_THE PROBLEM:_ Below are entries. Reproduce exactly the lines between the line holding "anstreben. Das reduziert Aufwachen und Re" and the line holding "uzrela svetlo sveta", inclusive, and only those.

_RECORDED DATA:_

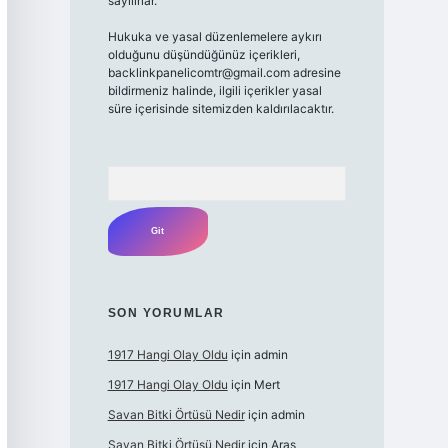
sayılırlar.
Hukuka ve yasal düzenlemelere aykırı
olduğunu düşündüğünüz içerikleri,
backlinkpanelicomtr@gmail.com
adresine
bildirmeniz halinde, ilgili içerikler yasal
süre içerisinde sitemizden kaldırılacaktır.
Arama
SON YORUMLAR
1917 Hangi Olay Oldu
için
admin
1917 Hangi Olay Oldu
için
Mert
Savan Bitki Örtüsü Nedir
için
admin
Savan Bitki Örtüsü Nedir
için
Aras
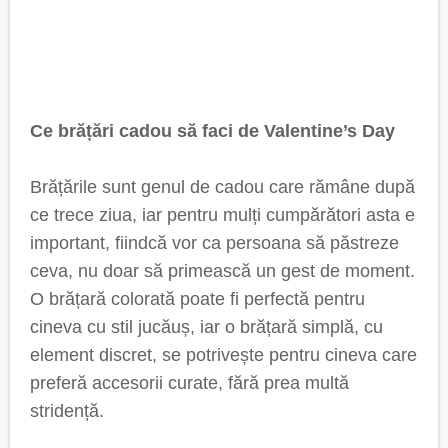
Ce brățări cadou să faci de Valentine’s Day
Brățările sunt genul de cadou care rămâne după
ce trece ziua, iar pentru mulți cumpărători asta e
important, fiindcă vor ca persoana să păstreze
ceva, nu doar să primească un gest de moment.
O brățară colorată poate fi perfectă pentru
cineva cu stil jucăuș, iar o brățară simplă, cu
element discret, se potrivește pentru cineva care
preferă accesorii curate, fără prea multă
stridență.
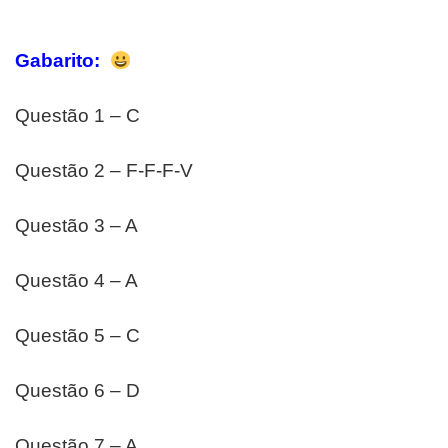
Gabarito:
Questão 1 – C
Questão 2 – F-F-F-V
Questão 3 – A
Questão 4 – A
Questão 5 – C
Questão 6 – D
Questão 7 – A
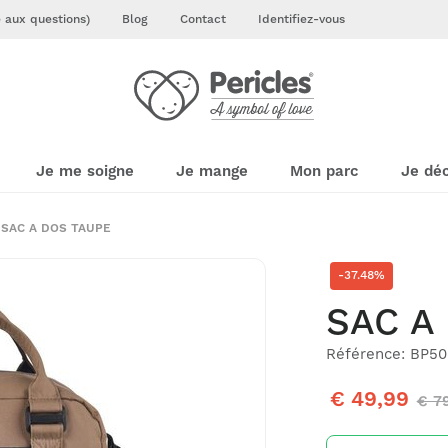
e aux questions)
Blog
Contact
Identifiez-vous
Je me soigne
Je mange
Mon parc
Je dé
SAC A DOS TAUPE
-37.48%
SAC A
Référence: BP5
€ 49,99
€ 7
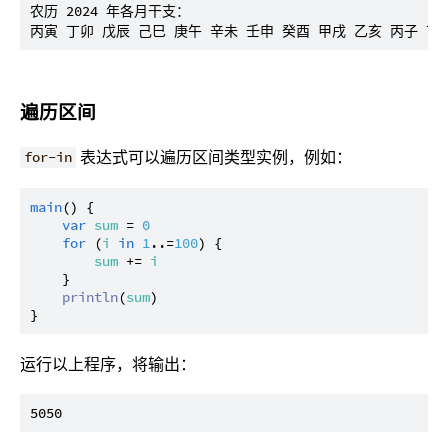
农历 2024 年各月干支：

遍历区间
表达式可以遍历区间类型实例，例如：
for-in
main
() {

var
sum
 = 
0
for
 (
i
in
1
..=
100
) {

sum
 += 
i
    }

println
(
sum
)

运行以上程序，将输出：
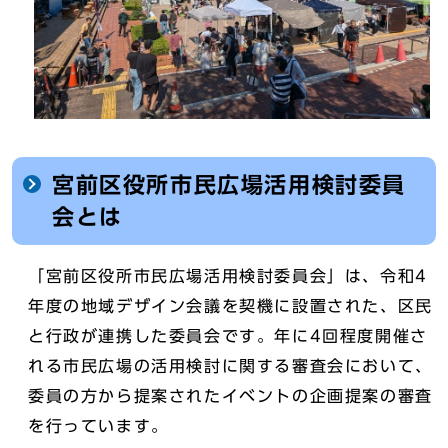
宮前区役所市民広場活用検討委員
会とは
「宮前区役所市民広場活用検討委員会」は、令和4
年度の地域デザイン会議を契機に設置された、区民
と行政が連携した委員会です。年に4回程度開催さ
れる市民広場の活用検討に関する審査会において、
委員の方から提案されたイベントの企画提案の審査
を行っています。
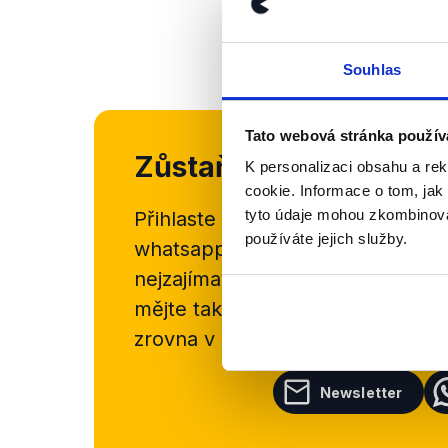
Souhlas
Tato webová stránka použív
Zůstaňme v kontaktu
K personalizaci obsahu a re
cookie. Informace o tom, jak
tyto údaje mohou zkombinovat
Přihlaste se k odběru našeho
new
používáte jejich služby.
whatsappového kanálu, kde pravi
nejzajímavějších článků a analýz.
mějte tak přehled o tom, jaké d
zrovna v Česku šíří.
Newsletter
==
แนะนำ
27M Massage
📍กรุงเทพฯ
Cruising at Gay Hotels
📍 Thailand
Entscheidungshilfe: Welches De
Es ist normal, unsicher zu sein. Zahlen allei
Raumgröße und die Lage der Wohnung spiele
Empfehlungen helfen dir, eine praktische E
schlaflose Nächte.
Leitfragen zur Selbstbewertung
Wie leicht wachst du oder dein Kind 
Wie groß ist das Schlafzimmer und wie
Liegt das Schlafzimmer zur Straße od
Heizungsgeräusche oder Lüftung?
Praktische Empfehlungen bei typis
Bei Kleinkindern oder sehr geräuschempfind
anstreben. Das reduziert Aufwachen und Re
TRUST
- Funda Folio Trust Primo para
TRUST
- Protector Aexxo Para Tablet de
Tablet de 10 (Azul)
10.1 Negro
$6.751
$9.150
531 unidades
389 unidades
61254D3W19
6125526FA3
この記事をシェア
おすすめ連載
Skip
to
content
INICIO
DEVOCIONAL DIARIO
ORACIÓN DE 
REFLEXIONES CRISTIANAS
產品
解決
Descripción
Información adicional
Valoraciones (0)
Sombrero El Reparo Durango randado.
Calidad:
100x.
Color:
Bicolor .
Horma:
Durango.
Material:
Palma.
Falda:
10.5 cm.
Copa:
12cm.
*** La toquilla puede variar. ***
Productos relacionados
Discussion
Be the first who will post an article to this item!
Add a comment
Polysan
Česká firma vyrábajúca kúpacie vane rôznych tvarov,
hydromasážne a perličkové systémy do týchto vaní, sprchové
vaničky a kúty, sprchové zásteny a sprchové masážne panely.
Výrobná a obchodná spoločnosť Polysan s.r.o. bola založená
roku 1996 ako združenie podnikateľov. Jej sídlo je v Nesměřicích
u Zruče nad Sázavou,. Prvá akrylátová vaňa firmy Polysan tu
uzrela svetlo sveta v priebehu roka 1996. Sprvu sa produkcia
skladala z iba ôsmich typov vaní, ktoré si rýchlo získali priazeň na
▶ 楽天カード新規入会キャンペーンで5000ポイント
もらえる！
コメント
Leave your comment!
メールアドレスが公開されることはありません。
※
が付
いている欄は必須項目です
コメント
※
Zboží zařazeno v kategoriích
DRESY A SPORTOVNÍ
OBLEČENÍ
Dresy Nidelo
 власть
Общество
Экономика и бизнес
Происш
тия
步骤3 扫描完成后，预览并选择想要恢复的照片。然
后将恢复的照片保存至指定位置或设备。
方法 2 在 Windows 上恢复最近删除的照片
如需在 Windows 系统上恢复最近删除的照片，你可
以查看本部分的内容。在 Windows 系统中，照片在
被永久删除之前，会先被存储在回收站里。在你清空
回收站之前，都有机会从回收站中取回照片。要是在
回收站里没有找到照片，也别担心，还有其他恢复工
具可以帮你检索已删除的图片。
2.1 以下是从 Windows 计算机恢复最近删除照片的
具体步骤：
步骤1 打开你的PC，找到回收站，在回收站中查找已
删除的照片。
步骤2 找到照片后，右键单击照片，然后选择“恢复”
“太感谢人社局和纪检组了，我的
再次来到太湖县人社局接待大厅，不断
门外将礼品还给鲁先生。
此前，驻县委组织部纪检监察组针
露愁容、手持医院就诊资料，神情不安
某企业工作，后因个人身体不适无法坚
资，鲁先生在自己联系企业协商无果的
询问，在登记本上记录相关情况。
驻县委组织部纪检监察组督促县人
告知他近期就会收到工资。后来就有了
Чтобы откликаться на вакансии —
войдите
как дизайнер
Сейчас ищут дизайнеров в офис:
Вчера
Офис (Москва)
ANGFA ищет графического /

_SOLUTION TO THIS PROBLEM:_
anstreben. Das reduziert Aufwachen und Re
TRUST
- Funda Folio Trust Primo para
TRUST
- Protector Aexxo Para Tablet de
Tablet de 10 (Azul)
10.1 Negro
$6.751
$9.150
531 unidades
389 unidades
61254D3W19
6125526FA3
この記事をシェア
おすすめ連載
Skip
to
content
INICIO
DEVOCIONAL DIARIO
ORACIÓN DE 
REFLEXIONES CRISTIANAS
產品
解決
Descripción
Información adicional
Valoraciones (0)
Sombrero El Reparo Durango randado.
Calidad:
100x.
Color:
Bicolor .
Horma:
Durango.
Material:
Palma.
Falda:
10.5 cm.
Copa:
12cm.
*** La toquilla puede variar. ***
Productos relacionados
Discussion
Be the first who will post an article to this item!
Add a comment
Polysan
Česká firma vyrábajúca kúpacie vane rôznych tvarov,
hydromasážne a perličkové systémy do týchto vaní, sprchové
vaničky a kúty, sprchové zásteny a sprchové masážne panely.
Výrobná a obchodná spoločnosť Polysan s.r.o. bola založená
roku 1996 ako združenie podnikateľov. Jej sídlo je v Nesměřicích
u Zruče nad Sázavou,. Prvá akrylátová vaňa firmy Polysan tu
uzrela svetlo sveta v priebehu roka 1996. Sprvu sa produkcia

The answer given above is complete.